#### Action item
The task calls for each line of the records below in which the word "career" appears.

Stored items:
-------
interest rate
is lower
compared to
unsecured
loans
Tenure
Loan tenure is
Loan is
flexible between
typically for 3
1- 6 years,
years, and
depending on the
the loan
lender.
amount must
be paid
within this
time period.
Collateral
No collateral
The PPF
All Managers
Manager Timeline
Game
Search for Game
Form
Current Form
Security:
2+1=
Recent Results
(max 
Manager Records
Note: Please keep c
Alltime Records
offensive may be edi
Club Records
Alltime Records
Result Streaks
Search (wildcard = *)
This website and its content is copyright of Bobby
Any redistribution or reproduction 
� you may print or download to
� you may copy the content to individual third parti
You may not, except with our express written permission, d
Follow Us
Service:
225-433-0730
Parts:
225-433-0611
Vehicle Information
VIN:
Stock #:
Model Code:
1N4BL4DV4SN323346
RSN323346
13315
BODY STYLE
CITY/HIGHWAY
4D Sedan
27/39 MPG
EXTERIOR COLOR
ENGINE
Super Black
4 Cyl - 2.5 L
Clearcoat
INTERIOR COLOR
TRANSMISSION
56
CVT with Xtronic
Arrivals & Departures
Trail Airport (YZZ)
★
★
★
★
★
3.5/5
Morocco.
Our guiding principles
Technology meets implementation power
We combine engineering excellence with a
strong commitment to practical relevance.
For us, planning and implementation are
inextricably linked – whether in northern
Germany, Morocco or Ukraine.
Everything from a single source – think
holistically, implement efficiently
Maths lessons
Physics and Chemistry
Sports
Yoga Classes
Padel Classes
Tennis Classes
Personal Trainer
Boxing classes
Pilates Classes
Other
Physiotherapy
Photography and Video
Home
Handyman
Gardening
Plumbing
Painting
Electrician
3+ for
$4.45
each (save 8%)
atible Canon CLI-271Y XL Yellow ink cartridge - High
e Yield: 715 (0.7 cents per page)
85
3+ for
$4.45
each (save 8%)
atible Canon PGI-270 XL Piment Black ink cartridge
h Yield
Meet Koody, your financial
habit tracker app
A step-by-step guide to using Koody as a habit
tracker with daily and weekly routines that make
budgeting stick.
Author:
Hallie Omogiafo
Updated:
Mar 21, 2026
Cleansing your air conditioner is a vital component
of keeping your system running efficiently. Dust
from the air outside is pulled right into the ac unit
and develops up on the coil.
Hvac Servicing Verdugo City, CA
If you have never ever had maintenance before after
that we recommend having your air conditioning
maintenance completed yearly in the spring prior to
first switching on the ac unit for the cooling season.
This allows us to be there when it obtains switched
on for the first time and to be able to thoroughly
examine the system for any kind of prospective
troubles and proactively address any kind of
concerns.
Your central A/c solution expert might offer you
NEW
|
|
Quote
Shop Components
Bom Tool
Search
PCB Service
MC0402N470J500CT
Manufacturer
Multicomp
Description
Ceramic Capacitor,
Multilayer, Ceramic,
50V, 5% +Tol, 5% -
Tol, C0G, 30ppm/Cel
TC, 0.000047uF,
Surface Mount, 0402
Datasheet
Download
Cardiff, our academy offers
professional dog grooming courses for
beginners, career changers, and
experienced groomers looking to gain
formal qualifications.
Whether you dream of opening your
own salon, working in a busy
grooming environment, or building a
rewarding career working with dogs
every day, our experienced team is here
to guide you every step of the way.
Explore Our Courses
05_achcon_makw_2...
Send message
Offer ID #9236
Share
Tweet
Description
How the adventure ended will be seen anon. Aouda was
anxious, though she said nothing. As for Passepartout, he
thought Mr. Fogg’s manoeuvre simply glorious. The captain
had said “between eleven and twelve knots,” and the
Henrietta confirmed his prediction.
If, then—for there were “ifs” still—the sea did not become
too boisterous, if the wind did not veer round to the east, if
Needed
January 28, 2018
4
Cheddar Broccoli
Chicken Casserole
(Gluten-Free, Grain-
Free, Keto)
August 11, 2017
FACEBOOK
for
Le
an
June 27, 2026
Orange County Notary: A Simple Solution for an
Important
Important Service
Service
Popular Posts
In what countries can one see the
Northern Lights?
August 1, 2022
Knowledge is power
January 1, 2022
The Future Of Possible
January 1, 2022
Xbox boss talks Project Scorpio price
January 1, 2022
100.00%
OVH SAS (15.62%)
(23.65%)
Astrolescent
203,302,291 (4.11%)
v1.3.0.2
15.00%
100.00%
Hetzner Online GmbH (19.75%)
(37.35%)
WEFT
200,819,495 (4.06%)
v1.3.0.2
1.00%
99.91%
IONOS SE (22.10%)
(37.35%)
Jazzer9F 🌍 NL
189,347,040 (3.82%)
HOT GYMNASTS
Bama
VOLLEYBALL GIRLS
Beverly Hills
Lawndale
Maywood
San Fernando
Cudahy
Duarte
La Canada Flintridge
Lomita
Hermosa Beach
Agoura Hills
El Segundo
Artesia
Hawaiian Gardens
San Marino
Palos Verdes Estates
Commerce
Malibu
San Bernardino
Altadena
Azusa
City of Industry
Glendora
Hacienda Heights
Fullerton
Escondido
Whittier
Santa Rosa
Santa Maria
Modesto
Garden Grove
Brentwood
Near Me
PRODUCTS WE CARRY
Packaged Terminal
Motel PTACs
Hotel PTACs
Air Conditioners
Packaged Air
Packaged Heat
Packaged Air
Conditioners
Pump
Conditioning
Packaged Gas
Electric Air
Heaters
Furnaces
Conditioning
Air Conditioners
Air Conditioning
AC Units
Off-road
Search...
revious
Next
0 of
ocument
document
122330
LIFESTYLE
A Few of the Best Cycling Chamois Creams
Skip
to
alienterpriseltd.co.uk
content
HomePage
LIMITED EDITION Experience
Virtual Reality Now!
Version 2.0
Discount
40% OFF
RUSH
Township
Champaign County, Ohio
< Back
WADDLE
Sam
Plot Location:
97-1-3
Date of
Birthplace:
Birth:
-------
#### Task solution
beginners, career changers, and
rewarding career working with dogs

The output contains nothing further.